I also thought this week of closing down Burningbird because I think that the tread on this weblog’s tires has worn too thin: too many expectations about what will, or will not be, written about here. Still, expectations are not granite and I’m not frozen into a crystalline, unchanging form. If I choose to re-invent myself and my writing, what I write has nothing to do with the URL and everything to do with me.

However, I am eliminating the publicly published blogroll entirely, even as a secondary page. I know Halley considers this a selfish act, but blogrolls neither help community, not add to the value of writing. In fact, I’ve chatted with Dave Sifrey and Kevin about eliminating persistent links such as blogroll links from the Technorati measurements, focusing instead on links that are included within writing. Kevin has already cleaned out most of the non-weblog links from the rolls, but filtering out persistent links is going to be a harder algorithm to derive though I have no doubts they are, at least, considering it.

(I’ve always admired Dave for being one of those people who continues to listen to his clients, individually and as a group, regardless of how successful his enterprises are.)
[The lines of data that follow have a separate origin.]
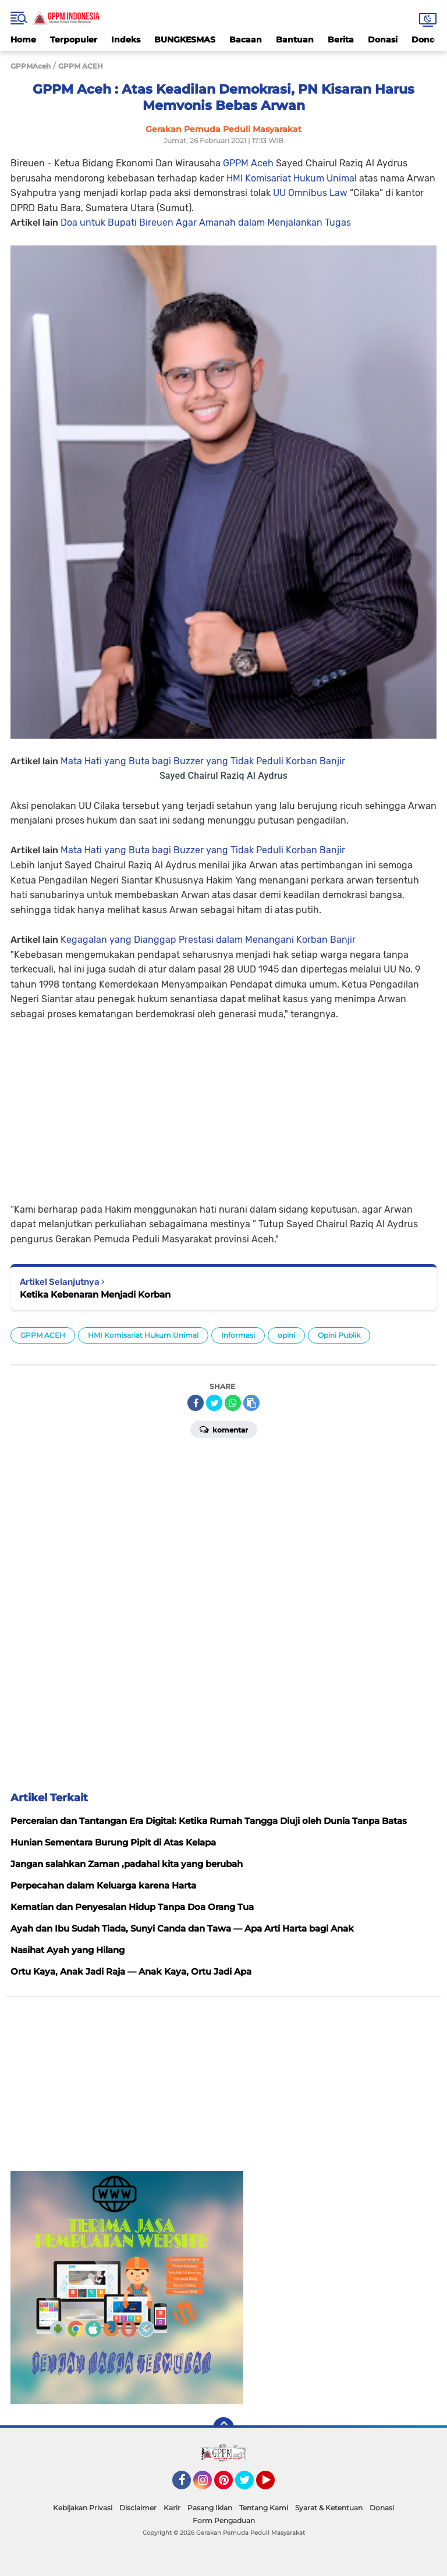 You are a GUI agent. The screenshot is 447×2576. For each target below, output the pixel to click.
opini (286, 1335)
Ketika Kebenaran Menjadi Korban (95, 1294)
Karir (172, 2507)
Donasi (383, 39)
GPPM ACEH (42, 1335)
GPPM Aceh (248, 163)
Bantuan (295, 39)
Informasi (238, 1335)
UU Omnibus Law (311, 192)
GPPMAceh (30, 66)
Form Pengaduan (224, 2520)
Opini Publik (339, 1335)
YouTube (273, 2485)
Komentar (224, 1429)
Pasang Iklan (209, 2507)
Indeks (125, 39)
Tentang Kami (263, 2507)
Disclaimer (138, 2507)
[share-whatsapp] (233, 1403)
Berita (341, 39)
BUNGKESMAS (184, 39)
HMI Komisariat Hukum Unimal (292, 178)
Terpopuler (73, 39)
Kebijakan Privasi (82, 2507)
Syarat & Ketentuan (329, 2507)
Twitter (249, 2485)
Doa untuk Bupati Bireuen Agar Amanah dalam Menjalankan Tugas (206, 222)
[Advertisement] (223, 1103)
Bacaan (245, 39)
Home (23, 39)
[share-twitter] (214, 1403)
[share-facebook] (195, 1403)
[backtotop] (223, 2427)
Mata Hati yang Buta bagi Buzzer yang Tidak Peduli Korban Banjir (203, 761)
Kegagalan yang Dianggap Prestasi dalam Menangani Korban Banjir (208, 939) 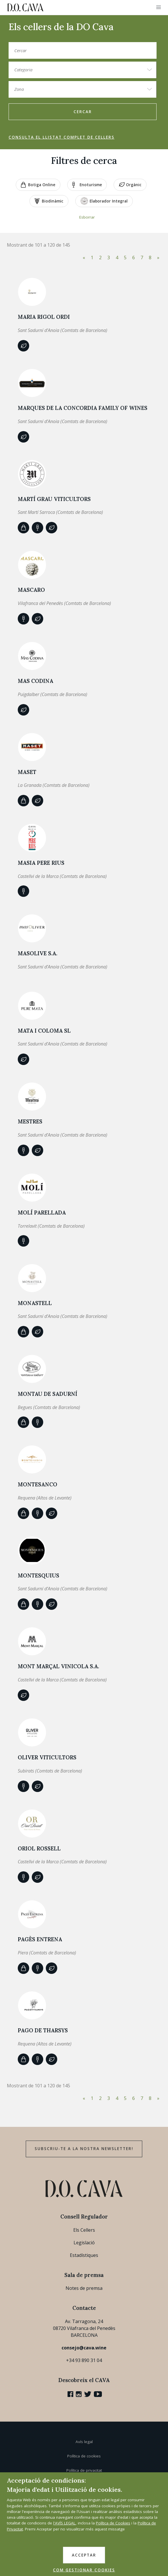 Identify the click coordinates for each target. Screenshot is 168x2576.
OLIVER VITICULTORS (47, 1757)
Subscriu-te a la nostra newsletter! (84, 2148)
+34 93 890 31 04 (84, 2360)
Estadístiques (84, 2255)
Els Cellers (84, 2230)
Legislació (84, 2242)
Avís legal (84, 2441)
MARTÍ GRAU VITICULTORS (54, 499)
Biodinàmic (49, 201)
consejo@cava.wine (84, 2348)
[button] (158, 7)
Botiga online (38, 185)
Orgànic (130, 185)
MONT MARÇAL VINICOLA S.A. (58, 1666)
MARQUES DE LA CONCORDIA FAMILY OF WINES (82, 407)
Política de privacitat (84, 2470)
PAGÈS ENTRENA (40, 1939)
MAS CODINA (35, 680)
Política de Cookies (113, 2523)
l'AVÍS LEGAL (64, 2523)
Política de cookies (84, 2456)
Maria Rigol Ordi (44, 316)
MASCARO (31, 589)
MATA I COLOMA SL (44, 1030)
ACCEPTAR (84, 2555)
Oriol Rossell (39, 1848)
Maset (27, 772)
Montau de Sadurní (47, 1393)
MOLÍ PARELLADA (42, 1212)
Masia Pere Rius (41, 862)
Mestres (30, 1121)
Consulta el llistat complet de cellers (61, 137)
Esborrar (87, 217)
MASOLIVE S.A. (37, 953)
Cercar (83, 111)
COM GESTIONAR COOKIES (84, 2570)
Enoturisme (87, 185)
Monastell (35, 1303)
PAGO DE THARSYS (43, 2030)
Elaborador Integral (104, 201)
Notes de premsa (84, 2288)
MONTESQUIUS (38, 1575)
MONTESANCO (37, 1484)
Weblogging is, in part, community, true, but I don’t need blogrolls to become part of the community, and blogrolls aren’t going to give me entree into any circles. Connecting with people deliberatly is what makes a community, not putting a link up in a sidebar and forgetting about it.

When I read something that should be commented on, or at least, pointed out, I’ll do so – just as I did with recent postings to Sheila, Yule, Loren, Doug, Liz, and even Halley. And the community can invite themselves in by commenting and I put their weblog URLs attached to their name in the Recent Comments/Trackbacks. Both serve to direct attention to sites in a, hopefully, more direct and meaningful way.

Jonathon Delacour wrote on this recently, in response to a general ‘argy-bargy’, the colloquial term he used to cover recent discussions about lack of exposure for women webloggers. He mentioned, admiringly, about Steven Den Beste’s practice of changing his blogroll to highlight new sites, and I agree, it is an effective approach. However, I would rather highlight what a person writes when they’ve written something that has amused, delighted, astonished, overwhelmed, outraged, or saddened me then to put the links in a blogroll. If, as some people think, a link is part of the semantic web, then I’d rather my links be meaningful. Or as Jonathon writes:

Perhaps bloggers would start to believe that if enough people (us) are doing the same thing (basing blogrolls and links on the quality and originality of the ideas and writing) then we must know something they don’t (that excellence rather than reputation deserves to be celebrated).

(Of course, I realize that people will most likely pull my link from their blogrolls, and if this is the way of satisfying ‘quid pro quo’, so be it. I rarely get visits from blogrolls any more: most people come here through aggregators such Bloglines, which I use, or pages such as Technorati. If my rank falls, and I am visited less, than that, too, tells me a story.)

When I choose to write and not do so as part of the community, then I want people to stop and read what I say rather than be sidetracked by changing blogrolls, or influenced because I include them, or not, in a blogroll. I don’t want to mix community and writing, because the one becomes both filter and censor on the other; at some point you can no longer tell if the silence or acclaim that greets your words is based on what you write, or who you are.